Comments on this entry are closed.

  • Amanda May 27, 2009, 4:58 pm

    The Hunger Games is one of my favorite reads of 2009 so far, but I didn’t end up liking The Book Thief too much for some reason. I just couldn’t get into it.

  • Vasilly May 27, 2009, 5:44 pm

    I’m glad you liked both books. I’ve read them and loved them. Have you heard of Battle Royale by Koushun Takami? A lot of fans from that book have said Collins stole her plot from there. B.R. is on my TBR list. I can’t wait to read it and compare.

  • bermudaonion May 27, 2009, 7:07 pm

    I bought The Book Thief on Buy Indie Day – now I have to make the time to read it. I have got to get my hands on a copy of The Hunger Games.

  • Ali (Worducopia) May 27, 2009, 9:50 pm

    See, this is where I’m stuck, with The Hunger Games: I hear “It’s so amazing! Read it!” in one breath and then in the next breath I hear things like what you just said: Reminded me of Survivor and other reality tv mixed with “The Lottery” and Lord of the Flies. .

    I hated Lord of the Flies. Don’t enjoy most reality TV (though The Amazing Race, I do like). And The Lottery is just icky. Good literature, but icky. So, I put all those together and come up with, why would I want to read this book? And yet then another person whose opinion I trust tells me it’s amazing. Hmm.

  • Rebecca Reid May 28, 2009, 5:39 am

    My comment was going to be similar to Ali’s. I’ve heard so many good things about Hunger Games I’m going to have to give a try. Thanks for the reviews!

  • Fyrefly May 28, 2009, 8:11 am

    But then I got to the big bad thing and instead of being distanced from it, I was so drawn in I started bawling.

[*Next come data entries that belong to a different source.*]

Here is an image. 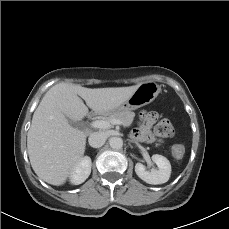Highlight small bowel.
Listing matches in <instances>:
<instances>
[{
	"instance_id": "obj_1",
	"label": "small bowel",
	"mask_w": 229,
	"mask_h": 229,
	"mask_svg": "<svg viewBox=\"0 0 229 229\" xmlns=\"http://www.w3.org/2000/svg\"><path fill=\"white\" fill-rule=\"evenodd\" d=\"M159 116L155 112H147L144 111L141 114V125L138 129L135 130V136L140 141L148 140L150 137V128L153 126V124L156 123ZM177 147H183L181 144H177L173 147V150Z\"/></svg>"
}]
</instances>
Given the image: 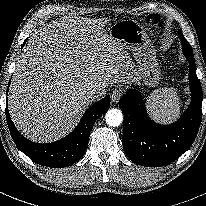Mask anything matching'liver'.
<instances>
[{
  "label": "liver",
  "mask_w": 206,
  "mask_h": 206,
  "mask_svg": "<svg viewBox=\"0 0 206 206\" xmlns=\"http://www.w3.org/2000/svg\"><path fill=\"white\" fill-rule=\"evenodd\" d=\"M105 23L65 16L31 35L8 96L11 119L25 137L42 143L58 140L92 104L91 90L135 82L134 62L103 30Z\"/></svg>",
  "instance_id": "6515ba94"
}]
</instances>
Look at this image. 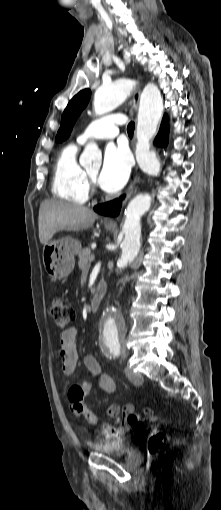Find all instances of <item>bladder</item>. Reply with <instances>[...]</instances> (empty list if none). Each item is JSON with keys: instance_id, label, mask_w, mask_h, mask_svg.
<instances>
[{"instance_id": "1", "label": "bladder", "mask_w": 221, "mask_h": 510, "mask_svg": "<svg viewBox=\"0 0 221 510\" xmlns=\"http://www.w3.org/2000/svg\"><path fill=\"white\" fill-rule=\"evenodd\" d=\"M135 446L132 436H124L116 441L101 440L94 443L91 449L112 457L126 456Z\"/></svg>"}]
</instances>
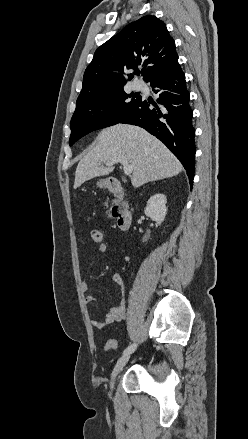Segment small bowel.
I'll list each match as a JSON object with an SVG mask.
<instances>
[{"label":"small bowel","mask_w":248,"mask_h":439,"mask_svg":"<svg viewBox=\"0 0 248 439\" xmlns=\"http://www.w3.org/2000/svg\"><path fill=\"white\" fill-rule=\"evenodd\" d=\"M106 251H107L106 243H101L98 246L97 252L99 254H104ZM111 281L120 289L121 297H120L118 304L115 306H112L108 310V312L105 315L104 320H102V321L97 320V319L91 320V325L97 329H103L110 324L121 322L126 318V302L124 299V287H125L124 280H123L121 274L114 273L112 278H111ZM81 289L84 293H86L88 291V286L85 282L81 283ZM96 300H97L96 297L93 295L88 294L85 296L86 303H93Z\"/></svg>","instance_id":"c3829d8e"}]
</instances>
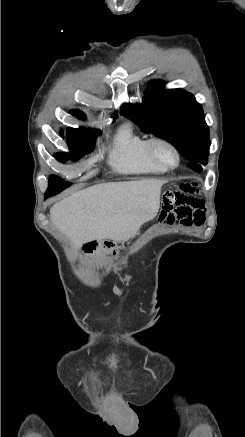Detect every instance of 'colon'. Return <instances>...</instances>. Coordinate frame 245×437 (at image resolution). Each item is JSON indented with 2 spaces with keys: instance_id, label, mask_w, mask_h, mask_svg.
Returning a JSON list of instances; mask_svg holds the SVG:
<instances>
[{
  "instance_id": "colon-1",
  "label": "colon",
  "mask_w": 245,
  "mask_h": 437,
  "mask_svg": "<svg viewBox=\"0 0 245 437\" xmlns=\"http://www.w3.org/2000/svg\"><path fill=\"white\" fill-rule=\"evenodd\" d=\"M105 251L109 255H113L114 256L116 254V250L114 248H112L111 246H109V245L106 246Z\"/></svg>"
}]
</instances>
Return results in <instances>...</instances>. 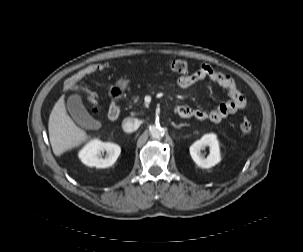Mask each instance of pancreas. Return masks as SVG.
<instances>
[{
  "instance_id": "cf45deb5",
  "label": "pancreas",
  "mask_w": 303,
  "mask_h": 252,
  "mask_svg": "<svg viewBox=\"0 0 303 252\" xmlns=\"http://www.w3.org/2000/svg\"><path fill=\"white\" fill-rule=\"evenodd\" d=\"M138 101H139V96H136V97L133 98L132 104H137ZM129 107H132V105H130Z\"/></svg>"
}]
</instances>
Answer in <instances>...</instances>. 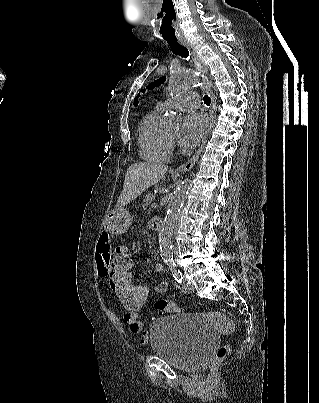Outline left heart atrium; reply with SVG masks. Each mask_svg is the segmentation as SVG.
<instances>
[{
    "instance_id": "left-heart-atrium-1",
    "label": "left heart atrium",
    "mask_w": 319,
    "mask_h": 403,
    "mask_svg": "<svg viewBox=\"0 0 319 403\" xmlns=\"http://www.w3.org/2000/svg\"><path fill=\"white\" fill-rule=\"evenodd\" d=\"M207 119L197 112L188 113L182 122L178 140L184 148H194L202 138L207 128Z\"/></svg>"
}]
</instances>
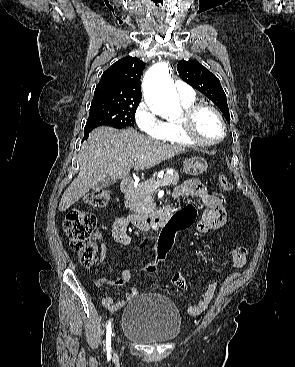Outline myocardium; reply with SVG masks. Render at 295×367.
Segmentation results:
<instances>
[{
	"label": "myocardium",
	"mask_w": 295,
	"mask_h": 367,
	"mask_svg": "<svg viewBox=\"0 0 295 367\" xmlns=\"http://www.w3.org/2000/svg\"><path fill=\"white\" fill-rule=\"evenodd\" d=\"M203 109H208L212 111L216 117L218 118L221 126H222V134L219 138L213 140V141H206L201 139L196 132V119L200 111ZM184 134L186 137L199 146H214L222 142L226 135H227V125L224 120V117L222 113L213 105L200 102V103H194L190 105L189 107L185 108L182 116L178 120Z\"/></svg>",
	"instance_id": "1"
}]
</instances>
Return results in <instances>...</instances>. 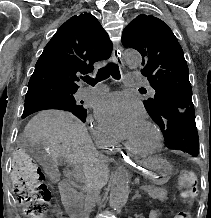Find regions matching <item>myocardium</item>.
<instances>
[{"label": "myocardium", "instance_id": "1", "mask_svg": "<svg viewBox=\"0 0 211 218\" xmlns=\"http://www.w3.org/2000/svg\"><path fill=\"white\" fill-rule=\"evenodd\" d=\"M145 124L151 130V132L154 136V141L148 148H138L135 146H131L128 143V141H126L124 144V147L132 155L139 156V157H146V156H149V155H152L153 153H155L158 150V148L160 147L161 134H160L159 128L157 127V125L155 123H153L151 121H147Z\"/></svg>", "mask_w": 211, "mask_h": 218}]
</instances>
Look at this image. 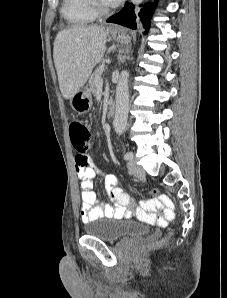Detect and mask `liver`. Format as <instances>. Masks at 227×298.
<instances>
[{"mask_svg": "<svg viewBox=\"0 0 227 298\" xmlns=\"http://www.w3.org/2000/svg\"><path fill=\"white\" fill-rule=\"evenodd\" d=\"M108 31L98 26H74L58 32L53 49L60 91L71 99L87 82L106 52Z\"/></svg>", "mask_w": 227, "mask_h": 298, "instance_id": "6515ba94", "label": "liver"}]
</instances>
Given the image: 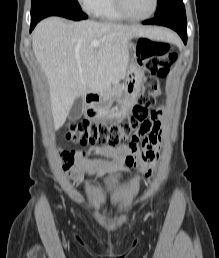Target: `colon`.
Returning <instances> with one entry per match:
<instances>
[{
    "instance_id": "5ec220e1",
    "label": "colon",
    "mask_w": 219,
    "mask_h": 258,
    "mask_svg": "<svg viewBox=\"0 0 219 258\" xmlns=\"http://www.w3.org/2000/svg\"><path fill=\"white\" fill-rule=\"evenodd\" d=\"M138 58L140 64L151 74L143 83L137 103L132 114L126 121L94 122L83 120L69 126L66 137L82 145H99L117 147L130 141L140 126L148 120L151 108L155 104L161 90L159 78L168 75L177 60V54L172 52L166 42L142 38L138 42ZM60 156L65 165L71 164L74 153L61 151Z\"/></svg>"
}]
</instances>
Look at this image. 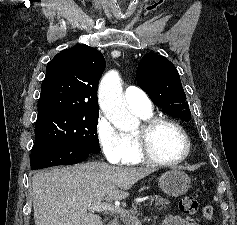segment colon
Masks as SVG:
<instances>
[{
    "mask_svg": "<svg viewBox=\"0 0 237 225\" xmlns=\"http://www.w3.org/2000/svg\"><path fill=\"white\" fill-rule=\"evenodd\" d=\"M180 211L185 215H193L199 210V203L193 196H185L181 199L179 203ZM212 208L210 206H205L203 208V214L206 219H211Z\"/></svg>",
    "mask_w": 237,
    "mask_h": 225,
    "instance_id": "1",
    "label": "colon"
}]
</instances>
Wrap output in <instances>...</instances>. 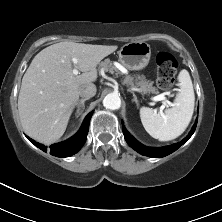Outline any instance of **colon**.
<instances>
[{
  "label": "colon",
  "instance_id": "obj_1",
  "mask_svg": "<svg viewBox=\"0 0 222 222\" xmlns=\"http://www.w3.org/2000/svg\"><path fill=\"white\" fill-rule=\"evenodd\" d=\"M156 66L157 86L163 91L172 90L178 68L176 58L167 52H160L156 56Z\"/></svg>",
  "mask_w": 222,
  "mask_h": 222
}]
</instances>
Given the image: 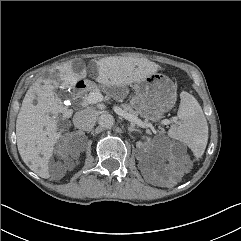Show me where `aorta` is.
I'll use <instances>...</instances> for the list:
<instances>
[{"label": "aorta", "instance_id": "aorta-1", "mask_svg": "<svg viewBox=\"0 0 241 241\" xmlns=\"http://www.w3.org/2000/svg\"><path fill=\"white\" fill-rule=\"evenodd\" d=\"M114 117L109 113H102L98 118V124L102 128L110 129L114 125Z\"/></svg>", "mask_w": 241, "mask_h": 241}]
</instances>
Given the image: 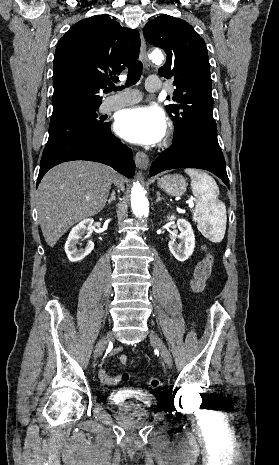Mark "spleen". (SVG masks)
<instances>
[{
  "mask_svg": "<svg viewBox=\"0 0 279 465\" xmlns=\"http://www.w3.org/2000/svg\"><path fill=\"white\" fill-rule=\"evenodd\" d=\"M191 177L192 193L195 196L193 220L198 229L208 235L213 242H221L226 230V207L218 200L219 188L215 180L207 173L186 169Z\"/></svg>",
  "mask_w": 279,
  "mask_h": 465,
  "instance_id": "spleen-1",
  "label": "spleen"
}]
</instances>
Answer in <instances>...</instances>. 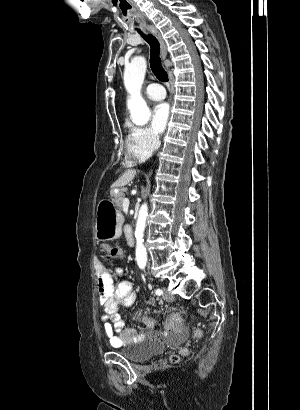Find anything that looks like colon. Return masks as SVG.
Wrapping results in <instances>:
<instances>
[{
  "label": "colon",
  "instance_id": "5ec220e1",
  "mask_svg": "<svg viewBox=\"0 0 300 410\" xmlns=\"http://www.w3.org/2000/svg\"><path fill=\"white\" fill-rule=\"evenodd\" d=\"M124 249L120 246H113L109 247L106 249L102 259L105 262H113L118 260L122 254H123ZM168 324L172 325L173 327H180L181 324L184 322V317L182 315H179L178 312H171L170 316L168 317ZM198 335H201V332H197ZM187 352V349H183L182 353ZM172 359L175 361L177 360L176 356H173Z\"/></svg>",
  "mask_w": 300,
  "mask_h": 410
}]
</instances>
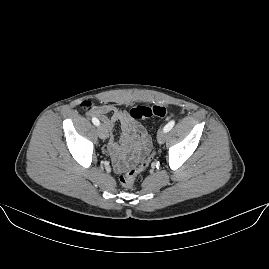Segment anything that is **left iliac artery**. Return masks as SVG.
<instances>
[{"instance_id":"44dca946","label":"left iliac artery","mask_w":269,"mask_h":269,"mask_svg":"<svg viewBox=\"0 0 269 269\" xmlns=\"http://www.w3.org/2000/svg\"><path fill=\"white\" fill-rule=\"evenodd\" d=\"M174 124H175V121L174 120L170 121L167 125H165L164 131L165 132L170 131L173 128Z\"/></svg>"}]
</instances>
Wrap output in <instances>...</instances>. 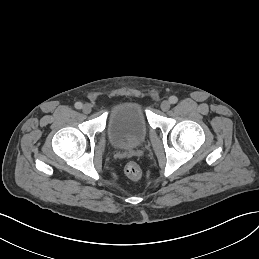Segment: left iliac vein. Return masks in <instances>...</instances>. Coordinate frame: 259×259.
<instances>
[{
    "mask_svg": "<svg viewBox=\"0 0 259 259\" xmlns=\"http://www.w3.org/2000/svg\"><path fill=\"white\" fill-rule=\"evenodd\" d=\"M162 111H168L170 109L169 101H163L160 105Z\"/></svg>",
    "mask_w": 259,
    "mask_h": 259,
    "instance_id": "1",
    "label": "left iliac vein"
}]
</instances>
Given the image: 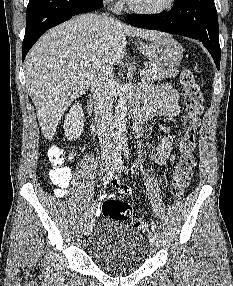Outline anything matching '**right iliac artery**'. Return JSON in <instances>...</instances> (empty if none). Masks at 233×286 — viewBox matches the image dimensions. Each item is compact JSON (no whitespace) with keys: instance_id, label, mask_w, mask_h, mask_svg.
I'll use <instances>...</instances> for the list:
<instances>
[{"instance_id":"1","label":"right iliac artery","mask_w":233,"mask_h":286,"mask_svg":"<svg viewBox=\"0 0 233 286\" xmlns=\"http://www.w3.org/2000/svg\"><path fill=\"white\" fill-rule=\"evenodd\" d=\"M121 151H122V147L121 146H117L116 150H115V154H114V159L111 165L110 170L107 172V174H105V176L103 177V181H102V185L103 187H106V185L109 183V181L111 180V178L113 177V174L119 164V162L121 161ZM94 209H95V205L91 206L86 214L85 217V222H88L92 219L93 213H94Z\"/></svg>"}]
</instances>
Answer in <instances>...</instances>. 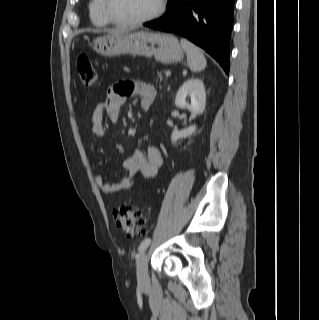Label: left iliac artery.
I'll use <instances>...</instances> for the list:
<instances>
[{
	"label": "left iliac artery",
	"mask_w": 319,
	"mask_h": 320,
	"mask_svg": "<svg viewBox=\"0 0 319 320\" xmlns=\"http://www.w3.org/2000/svg\"><path fill=\"white\" fill-rule=\"evenodd\" d=\"M150 242H151V239L149 237L145 238L141 242V244H140V246L138 248L139 252L143 253L147 249V247L149 246Z\"/></svg>",
	"instance_id": "1"
}]
</instances>
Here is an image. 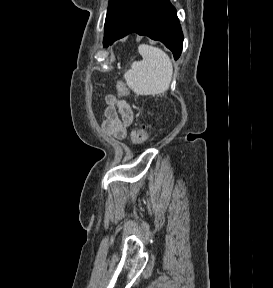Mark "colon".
<instances>
[{"label": "colon", "instance_id": "5ec220e1", "mask_svg": "<svg viewBox=\"0 0 273 288\" xmlns=\"http://www.w3.org/2000/svg\"><path fill=\"white\" fill-rule=\"evenodd\" d=\"M117 92L120 96H126L129 93V90L126 86V84L119 80L116 84ZM148 139V130L145 126H141L131 133V141L134 145H142L144 144Z\"/></svg>", "mask_w": 273, "mask_h": 288}]
</instances>
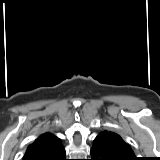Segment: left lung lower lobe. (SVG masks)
Here are the masks:
<instances>
[{
    "mask_svg": "<svg viewBox=\"0 0 160 160\" xmlns=\"http://www.w3.org/2000/svg\"><path fill=\"white\" fill-rule=\"evenodd\" d=\"M91 160H137L129 157L112 138L101 132L93 141Z\"/></svg>",
    "mask_w": 160,
    "mask_h": 160,
    "instance_id": "obj_1",
    "label": "left lung lower lobe"
}]
</instances>
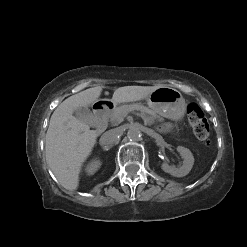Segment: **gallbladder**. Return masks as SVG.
<instances>
[{
  "label": "gallbladder",
  "instance_id": "1",
  "mask_svg": "<svg viewBox=\"0 0 247 247\" xmlns=\"http://www.w3.org/2000/svg\"><path fill=\"white\" fill-rule=\"evenodd\" d=\"M74 116L86 124L93 125L94 117L92 112L86 107H79L74 111Z\"/></svg>",
  "mask_w": 247,
  "mask_h": 247
}]
</instances>
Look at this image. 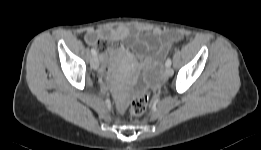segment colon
Returning <instances> with one entry per match:
<instances>
[{
  "mask_svg": "<svg viewBox=\"0 0 261 150\" xmlns=\"http://www.w3.org/2000/svg\"><path fill=\"white\" fill-rule=\"evenodd\" d=\"M149 93L142 90L133 98L130 105V112L134 116H141L145 113L148 105Z\"/></svg>",
  "mask_w": 261,
  "mask_h": 150,
  "instance_id": "obj_1",
  "label": "colon"
}]
</instances>
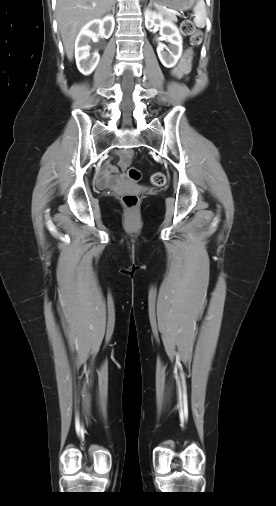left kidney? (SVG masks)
<instances>
[{
  "label": "left kidney",
  "instance_id": "left-kidney-1",
  "mask_svg": "<svg viewBox=\"0 0 276 506\" xmlns=\"http://www.w3.org/2000/svg\"><path fill=\"white\" fill-rule=\"evenodd\" d=\"M145 26L147 29L160 28L161 36L170 44L168 52L165 51L167 47L164 44H158V57L165 67H174L182 55V36L177 26L170 20L163 19L160 13L149 9L145 11Z\"/></svg>",
  "mask_w": 276,
  "mask_h": 506
}]
</instances>
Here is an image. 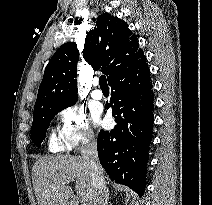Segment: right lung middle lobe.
Listing matches in <instances>:
<instances>
[{"mask_svg":"<svg viewBox=\"0 0 212 205\" xmlns=\"http://www.w3.org/2000/svg\"><path fill=\"white\" fill-rule=\"evenodd\" d=\"M76 103V102H75ZM45 105L34 110L33 123L31 128V139L33 143L40 146L45 139L46 130L49 127L51 119L61 110L74 105Z\"/></svg>","mask_w":212,"mask_h":205,"instance_id":"1","label":"right lung middle lobe"}]
</instances>
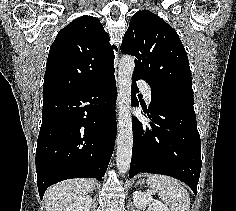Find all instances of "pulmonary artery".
Listing matches in <instances>:
<instances>
[{"label":"pulmonary artery","instance_id":"e3ab8cb5","mask_svg":"<svg viewBox=\"0 0 236 211\" xmlns=\"http://www.w3.org/2000/svg\"><path fill=\"white\" fill-rule=\"evenodd\" d=\"M141 92L144 95L145 100L150 103L152 100L151 88L148 83L144 81H138Z\"/></svg>","mask_w":236,"mask_h":211}]
</instances>
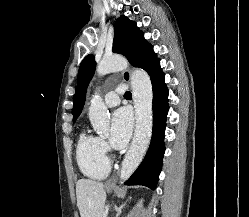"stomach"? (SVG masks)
I'll return each instance as SVG.
<instances>
[{
    "label": "stomach",
    "instance_id": "stomach-1",
    "mask_svg": "<svg viewBox=\"0 0 249 217\" xmlns=\"http://www.w3.org/2000/svg\"><path fill=\"white\" fill-rule=\"evenodd\" d=\"M106 190L108 192H111V191L115 190V186H106Z\"/></svg>",
    "mask_w": 249,
    "mask_h": 217
}]
</instances>
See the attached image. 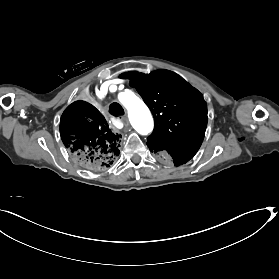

    Me too! Even though we’re told right from the beginning what’s going to happen, I spent the whole book hoping that he was just kidding, that it wasn’t actually going to happen… and then when it *did* happen, I broke down crying like a baby. 🙂

  • Lynn May 28, 2009, 11:59 am

    Thanks for reminding me that I really do want to read the Book Thief! I might suggest it for a book club this summer. Is it too depressing for summer fare?

  • jennysbooks May 28, 2009, 12:23 pm

    Oh, I love The Book Thief so much – even though I know how sad it is, and I know the ending’s going to completely destroy me, I keep rereading it and rereading it. I’ve read a number of reviews in which people said they found the narration jerky and aggravating, but I enjoyed it a lot.

  • Kim L May 28, 2009, 5:16 pm

    Haven’t read Hunger Games, but I definitely second your review of The Book Thief. I wasn’t sure what to make of the writing style at first, but I really fell in love with it.

  • Nymeth May 29, 2009, 6:42 am

    I haven’t read The Hunger Games yet, but that’s exactly how I felt about The Book Thief. It took me a while to get into it, and I expected all the foreshadowing to distance me from the story, but it so didn’t. I cried my eyes out.

  • Michelle June 4, 2009, 12:07 pm

    UGH!!! I can’t wait to get my copy of The Book Theif! I have been waiting for so long and I can not wait to read it! I have heard so many good things about it and your review just adds to the anticipation! Thanks…

  • Mel July 24, 2009, 9:55 pm

    I liked The Book Thief by Markus Zusak so much that by the end of the book I even liked the narrator death. The book is written about a time and place of great evil. You feel it at all times but it does not overwhelm you. I liked the book so much I at once bought and read his prior book, “I am the Messenger” which was wonderful also.